Saved data entries
+-------+
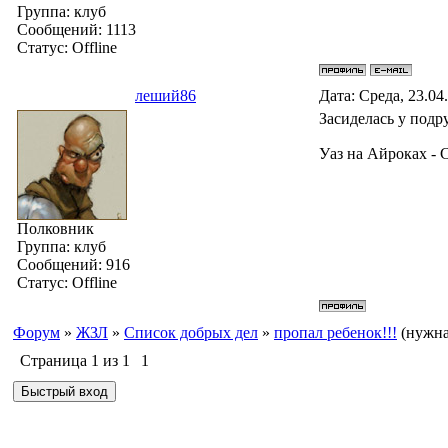
Группа: клуб
Сообщений:
1113
Статус:
Offline
леший86
Дата: Среда, 23.04
Засиделась у подр
Уаз на Айроках -
Полковник
Группа: клуб
Сообщений:
916
Статус:
Offline
Форум
»
ЖЗЛ
»
Список добрых дел
»
пропал ребенок!!!
(нужн
Страница
1
из
1
1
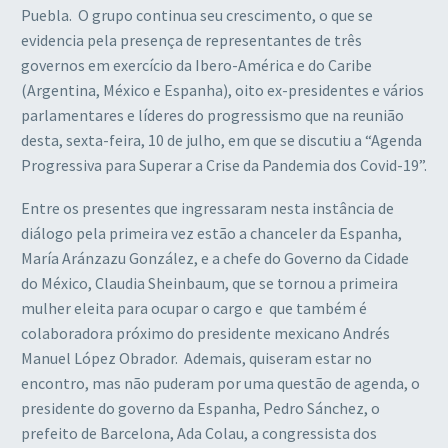
Puebla. O grupo continua seu crescimento, o que se
evidencia pela presença de representantes de três
governos em exercício da Ibero-América e do Caribe
(Argentina, México e Espanha), oito ex-presidentes e vários
parlamentares e líderes do progressismo que na reunião
desta, sexta-feira, 10 de julho, em que se discutiu a “Agenda
Progressiva para Superar a Crise da Pandemia dos Covid-19”.
Entre os presentes que ingressaram nesta instância de
diálogo pela primeira vez estão a chanceler da Espanha,
María Aránzazu González, e a chefe do Governo da Cidade
do México, Claudia Sheinbaum, que se tornou a primeira
mulher eleita para ocupar o cargo e que também é
colaboradora próximo do presidente mexicano Andrés
Manuel López Obrador. Ademais, quiseram estar no
encontro, mas não puderam por uma questão de agenda, o
presidente do governo da Espanha, Pedro Sánchez, o
prefeito de Barcelona, ​​Ada Colau, a congressista dos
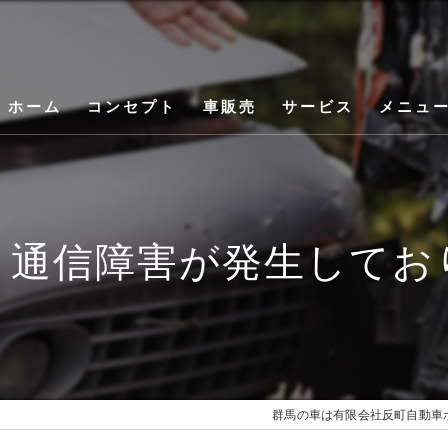
ホーム
コンセプト
車販売
サービス
メニュ
より通信障害が発生して
群馬の車は有限会社反町自動車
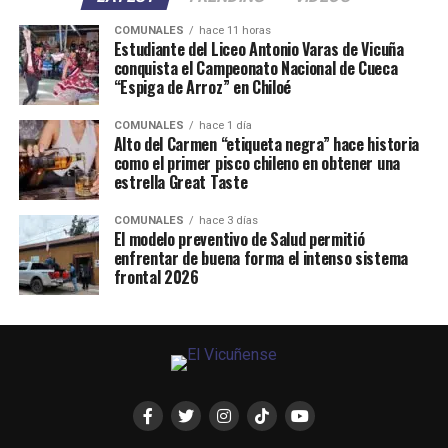
COMUNALES
hace 11 horas
Estudiante del Liceo Antonio Varas de Vicuña
conquista el Campeonato Nacional de Cueca
“Espiga de Arroz” en Chiloé
COMUNALES
hace 1 día
Alto del Carmen “etiqueta negra” hace historia
como el primer pisco chileno en obtener una
estrella Great Taste
COMUNALES
hace 3 días
El modelo preventivo de Salud permitió
enfrentar de buena forma el intenso sistema
frontal 2026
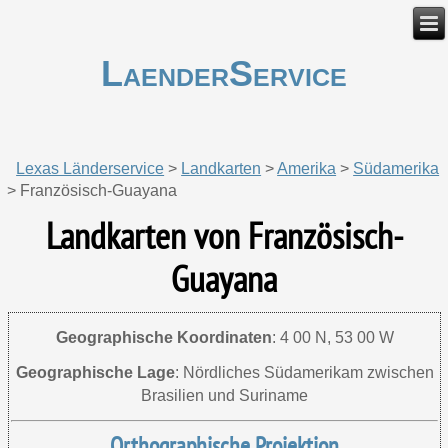
LaenderService
Lexas Länderservice
>
Landkarten
>
Amerika
>
Südamerika
>
Französisch-Guayana
Landkarten von Französisch-
Guayana
Geographische Koordinaten
:
4 00 N, 53 00 W
Geographische Lage
:
Nördliches Südamerikam zwischen
Brasilien und Suriname
Orthographische Projektion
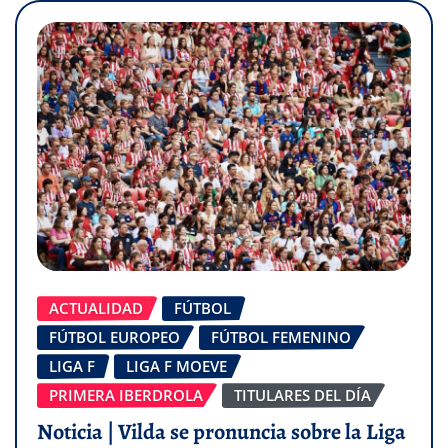
ACTUALIDAD
FÚTBOL
FÚTBOL EUROPEO
FÚTBOL FEMENINO
LIGA F
LIGA F MOEVE
PRIMERA IBERDROLA
TITULARES DEL DÍA
Noticia | Vilda se pronuncia sobre la Liga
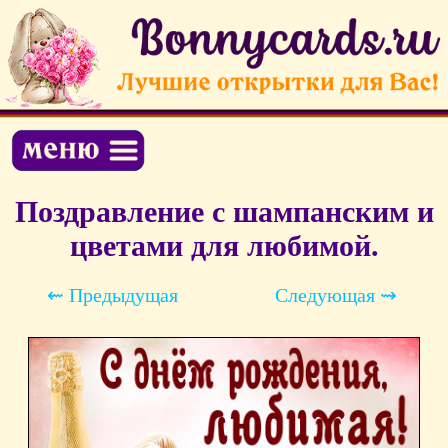
Поздравление с шампанским и
цветами для любимой.
⇜ Предыдущая
Следующая ⇝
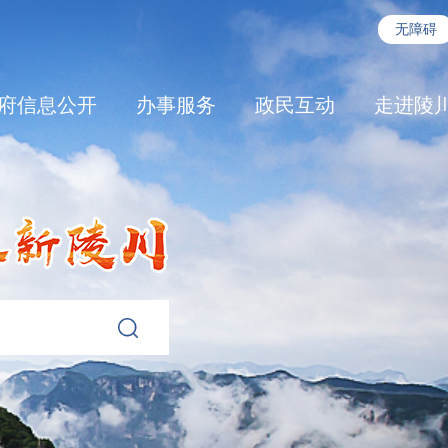
无障碍
府信息公开
办事服务
政民互动
走进陵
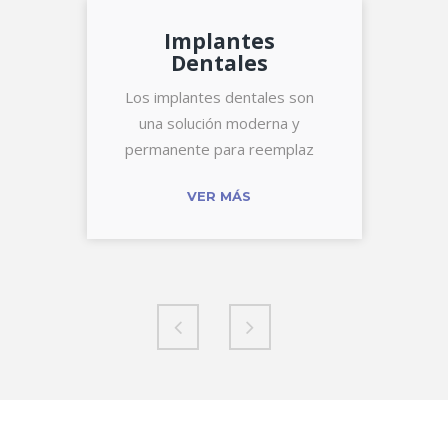
Implantes
Dentales
Los implantes dentales son
una solución moderna y
permanente para reemplaz
VER MÁS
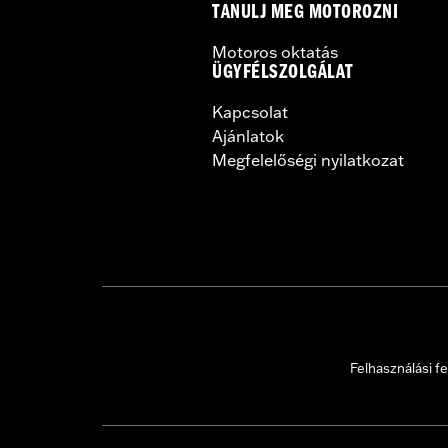
TANULJ MEG MOTOROZNI
WARRANTY:
1 year limited warranty 
Motoros oktatás
ÜGYFÉLSZOLGÁLAT
Kapcsolat
Ajánlatok
Megfelelőségi nyilatkozat
Felhasználási fe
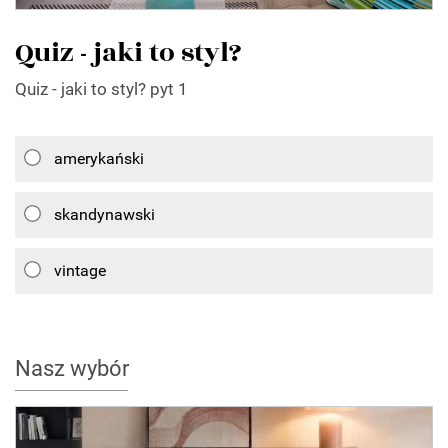
Quiz - jaki to styl?
Quiz - jaki to styl? pyt 1
amerykański
skandynawski
vintage
Nasz wybór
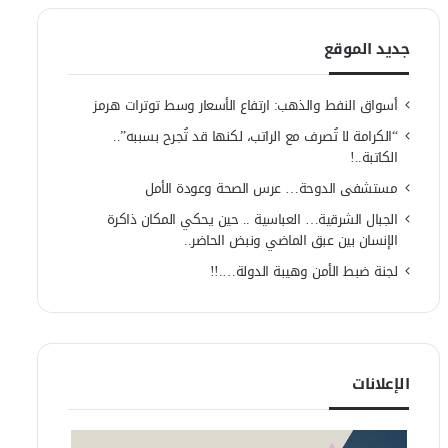
جديد الموقع
أسواق النفط والذهب: ارتفاع الأسعار وسط توترات هرمز
“الكرامة لا تُصرف مع الراتب، لكنها قد تُجرح بسببه”..
الكاتبة..!
مستشفى الدوحة… عرس الصحة وعودة الأمل
الجبال الشرقية… العباسية .. حين يحكي المكان ذاكرة
الإنسان بين عبق الماضي ونبض الحاضر..
لجنة ضبط الأمن وهيبة الدولة….!!
الإعلانات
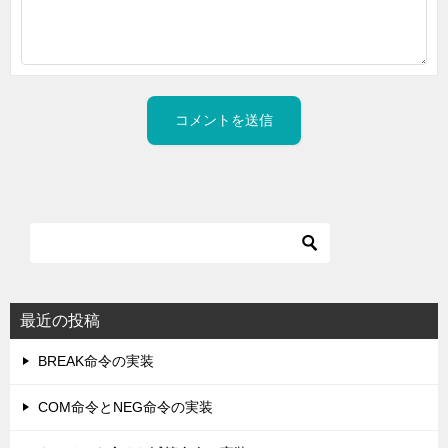
最近の投稿
BREAK命令の実装
COM命令とNEG命令の実装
+-------+
Required work » Copy out each line of the records where the string "hace" appears.

Exercise response »
hace 11 horas
hace 1 día
Alto del Carmen “etiqueta negra” hace historia
hace 3 días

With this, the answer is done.